This is obviously why it is called a turnaround. It’s just that people may have (incorrectly) assumed that Intel had already bottomed when Pat Gelsinger became CEO. Even in the 2019 investor meeting plan (where Intel would deliver $85B revenue and $6 EPS by 2023/24), gross margin would bottom only in 2021 to 57% (without there being any guidance yet for gross margin beyond 2021) due to the “confluence” of 10nm/7nm nodes. Obviously, due to the 7nm delay, this confluence has been postponed by two years to 10nm/7nm/5nm (7/4/20A) in 2023.

In any case, Intel has a solid path to deliver all-time high EPS in the back half of this decade as it regains technology leadership as well as achieve leverage from its investments in R&D in new and existing businesses and new fabs, reaching triple digit billion dollar revenue. Let’s emphasize again that no black magic is necessary, just regaining a solid technology footing (and conservative growth from a combination of existing and emerging businesses).
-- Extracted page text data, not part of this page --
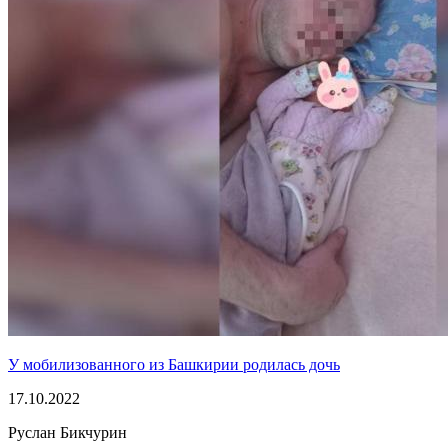
У мобилизованного из Башкирии родилась дочь
17.10.2022
Руслан Бикчурин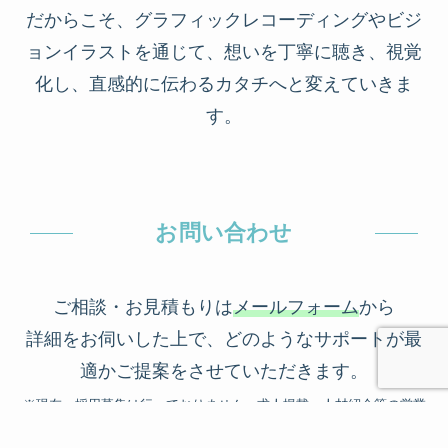
だからこそ、グラフィックレコーディングやビジ
ョンイラストを通じて、想いを丁寧に聴き、視覚
化し、直感的に伝わるカタチへと変えていきま
す。
お問い合わせ
ご相談・お見積もりは
メールフォーム
から
詳細をお伺いした上で、どのようなサポートが最
適かご提案をさせていただきます。
※現在、採用募集は行っておりません。求人掲載・人材紹介等の営業
はご遠慮ください。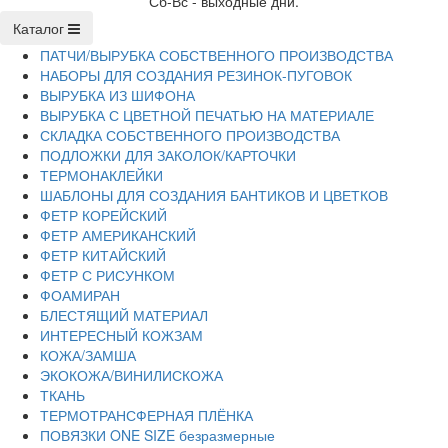
Сб-Вс - выходные дни.
Каталог
ПАТЧИ/ВЫРУБКА СОБСТВЕННОГО ПРОИЗВОДСТВА
НАБОРЫ ДЛЯ СОЗДАНИЯ РЕЗИНОК-ПУГОВОК
ВЫРУБКА ИЗ ШИФОНА
ВЫРУБКА С ЦВЕТНОЙ ПЕЧАТЬЮ НА МАТЕРИАЛЕ
СКЛАДКА СОБСТВЕННОГО ПРОИЗВОДСТВА
ПОДЛОЖКИ ДЛЯ ЗАКОЛОК/КАРТОЧКИ
ТЕРМОНАКЛЕЙКИ
ШАБЛОНЫ ДЛЯ СОЗДАНИЯ БАНТИКОВ И ЦВЕТКОВ
ФЕТР КОРЕЙСКИЙ
ФЕТР АМЕРИКАНСКИЙ
ФЕТР КИТАЙСКИЙ
ФЕТР С РИСУНКОМ
ФОАМИРАН
БЛЕСТЯЩИЙ МАТЕРИАЛ
ИНТЕРЕСНЫЙ КОЖЗАМ
КОЖА/ЗАМША
ЭКОКОЖА/ВИНИЛИСКОЖА
ТКАНЬ
ТЕРМОТРАНСФЕРНАЯ ПЛЁНКА
ПОВЯЗКИ ONE SIZE безразмерные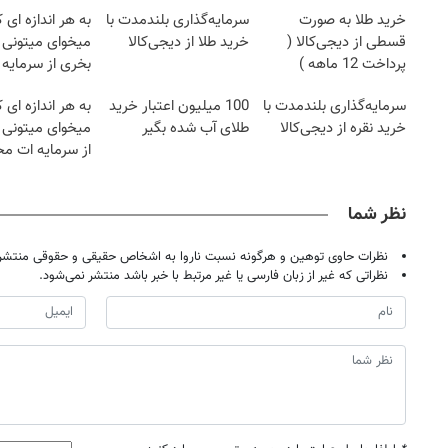
خرید طلا به صورت
سرمایه‌گذاری بلندمدت با
به هر اندازه ای 
قسطی از دیجی‌کالا (
خرید طلا از دیجی‌کالا
میخوای میتونی ن
پرداخت 12 ماهه )
بخری از سرمایه 
محافظت کنی
سرمایه‌گذاری بلندمدت با
100 میلیون اعتبار خرید
به هر اندازه ای 
خرید نقره از دیجی‌کالا
طلای آب شده بگیر
میخوای میتونی 
از سرمایه ات م
کنی
نظر شما
نظرات حاوی توهین و هرگونه نسبت ناروا به اشخاص حقیقی و حقوقی منتشر 
نظراتی که غیر از زبان فارسی یا غیر مرتبط با خبر باشد منتشر نمی‌شود.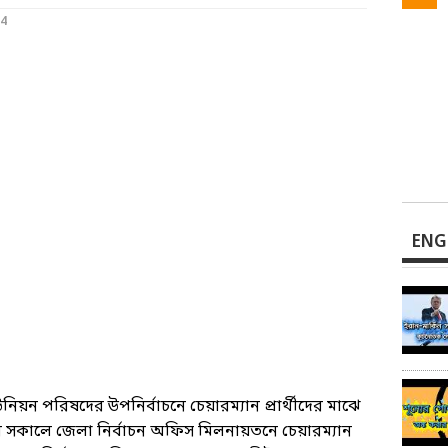
24
ENG
ন পরিষদের উপনির্বাচনে চেয়ারম্যান প্রার্থীদের মাঝে
বার সকালে জেলা নির্বাচন অফিস মিলনায়তনে চেয়ারম্যান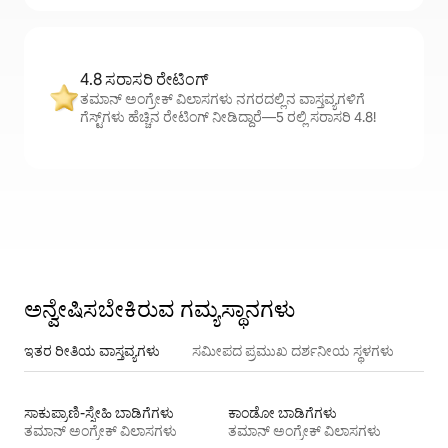
4.8 ಸರಾಸರಿ ರೇಟಿಂಗ್
ತಮಾನ್ ಅಂಗ್ರೇಕ್ ವಿಲಾಸಗಳು ನಗರದಲ್ಲಿನ ವಾಸ್ತವ್ಯಗಳಿಗೆ
ಗೆಸ್ಟ್‌ಗಳು ಹೆಚ್ಚಿನ ರೇಟಿಂಗ್ ನೀಡಿದ್ದಾರೆ—5 ರಲ್ಲಿ ಸರಾಸರಿ 4.8!
ಅನ್ವೇಷಿಸಬೇಕಿರುವ ಗಮ್ಯಸ್ಥಾನಗಳು
ಇತರ ರೀತಿಯ ವಾಸ್ತವ್ಯಗಳು
ಸಮೀಪದ ಪ್ರಮುಖ ದರ್ಶನೀಯ ಸ್ಥಳಗಳು
ಸಾಕುಪ್ರಾಣಿ-ಸ್ನೇಹಿ ಬಾಡಿಗೆಗಳು
ಕಾಂಡೋ ಬಾಡಿಗೆಗಳು
ತಮಾನ್ ಅಂಗ್ರೇಕ್ ವಿಲಾಸಗಳು
ತಮಾನ್ ಅಂಗ್ರೇಕ್ ವಿಲಾಸಗಳು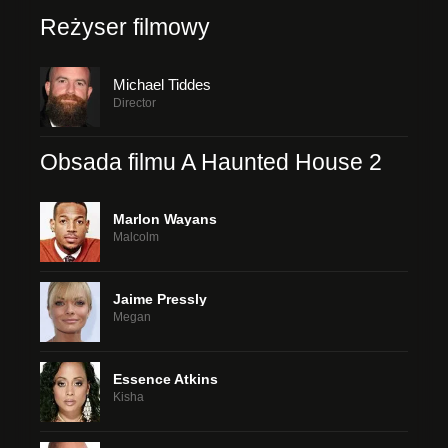
Reżyser filmowy
Michael Tiddes
Director
Obsada filmu A Haunted House 2
Marlon Wayans
Malcolm
Jaime Pressly
Megan
Essence Atkins
Kisha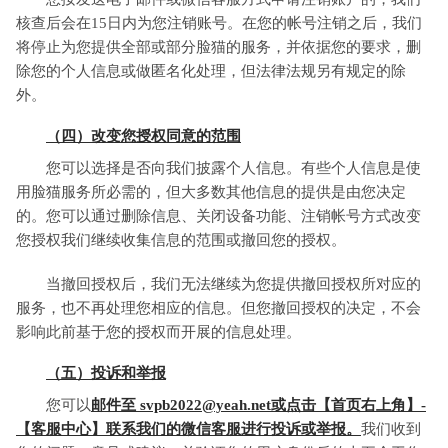
核查后会在15日内为您注销账号。在您的帐号注销之后，我们
将停止为您提供全部或部分脸猫的服务，并依据您的要求，删
除您的个人信息或做匿名化处理，但法律法规另有规定的除
外。
（四）改变您授权同意的范围
您可以选择是否向我们披露个人信息。有些个人信息是使
用脸猫服务所必需的，但大多数其他信息的提供是由您决定
的。您可以通过删除信息、关闭设备功能、注销帐号方式改变
您授权我们继续收集信息的范围或撤回您的授权。
当撤回授权后，我们无法继续为您提供撤回授权所对应的
服务，也不再处理您相应的信息。但您撤回授权的决定，不会
影响此前基于您的授权而开展的信息处理。
（五）投诉和举报
您可以
邮件至 svpb2022@yeah.net或点击【首页右上角】-
【客服中心】联系我们的微信客服进行投诉或举报。
我们收到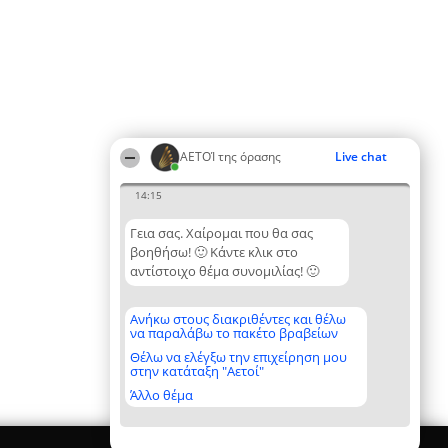
ΑΕΤΟΊ της όρασης
Live chat
14:15
Γεια σας. Χαίρομαι που θα σας
βοηθήσω! 🙂 Κάντε κλικ στο
αντίστοιχο θέμα συνομιλίας! 🙂
Ανήκω στους διακριθέντες και θέλω
να παραλάβω το πακέτο βραβείων
Θέλω να ελέγξω την επιχείρηση μου
στην κατάταξη "Αετοί"
Άλλο θέμα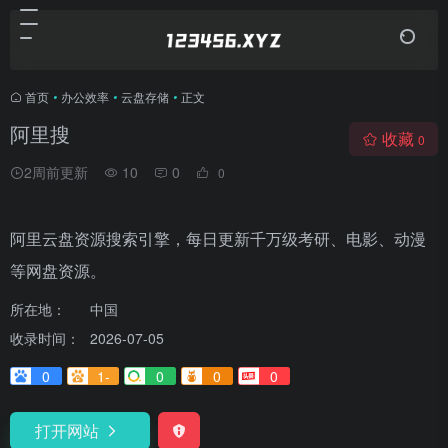
首页
•
办公效率
•
云盘存储
•
正文
阿里搜
收藏
0
2周前更新
10
0
0
阿里云盘资源搜索引擎，每日更新千万级考研、电影、动漫
等网盘资源。
所在地：
中国
收录时间：
2026-07-05
0
1-
0
0
0
打开网站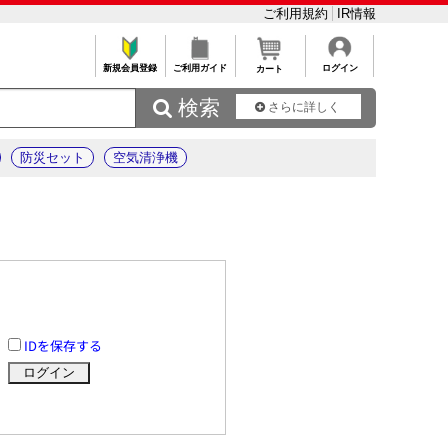
ご利用規約
IR情報
新規会員登録
ご利用ガイド
ログイン
カート
 検索
さらに詳しく
防災セット
空気清浄機
IDを保存する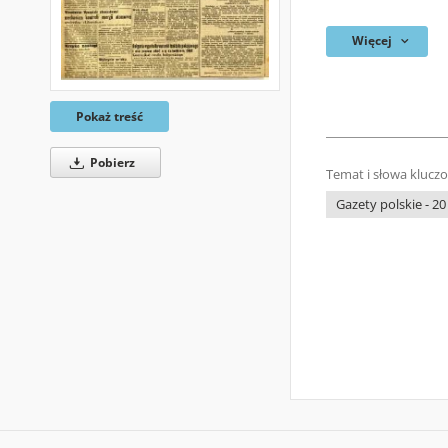
Więcej
Pokaż treść
Pobierz
Temat i słowa klucz
Gazety polskie - 20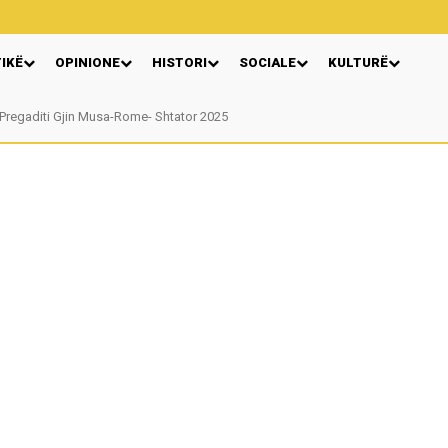
TIKË
OPINIONE
HISTORI
SOCIALE
KULTURË
Pregaditi Gjin Musa-Rome- Shtator 2025
Nga: Ndue Dedaj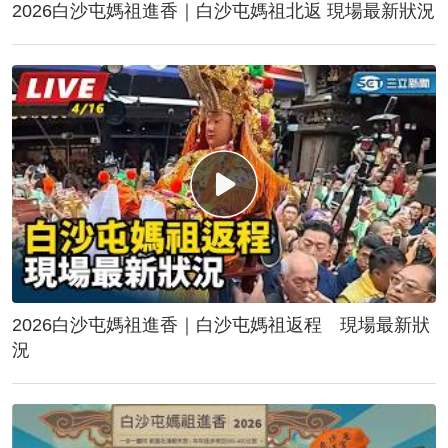
2026白沙屯媽祖進香｜白沙屯媽祖北返 現場最新狀況
2026白沙屯媽祖進香｜白沙屯媽祖返程 現場最新狀
況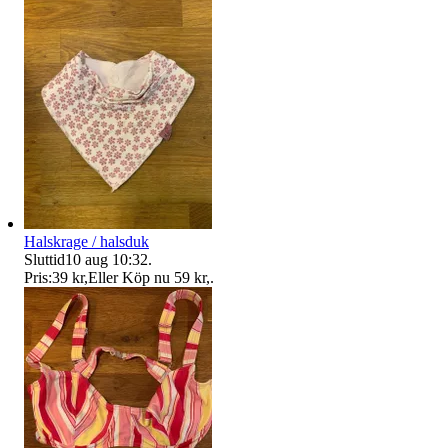
Halskrage / halsduk
Sluttid
10 aug 10:32
.
Pris:
39 kr
,
Eller Köp nu
59 kr
,
.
If one then assigns a 10x multiple on let’s say $6 EPS, then Intel will have doubled your capital – ignoring any additional dividends. Of course, in the real turnaround case if Intel gets lucky to get a >15x multiple on $10+ EPS… Valuing Intel Like Its Peers Yields A $210 Price Target.

I am putting a firm stake in the ground by claiming that currently is the financial (gross margin and revenue) and stock bottom. (The tech bottom will last another year as AMD starts rolling out its Zen 4 line-up and Intel 4/3 volume remains minimum until H1 2024.) If the stock does go lower, then that would simply only increase the gift the market is providing, as it was determined above that even a low gross margin, no growth and highly investing Intel would still be worth $30.

Of course though, odds are a highly investing Intel will eventually see gross margin and revenue expansion. Hence, I have more than doubled my (still relatively small) Intel investment over the last few months by taking advantage of this dip.

In conclusion, with the share price cratering, I am simply making the case Intel’s fundamentals remain unchanged (as long as the return to process leadership or even parity remains unchanged, which it is). This in due time should warrant a >$60 share price (assuming a meager 10x P/E multiple) as the revenue approaches and/or succeeds $100B over time. This is because, after half a decade of focusing on reducing costs, Intel is currently investing as if it already is such a $100B company, sacrificing near-term profitability for the long-term growth and health of the business.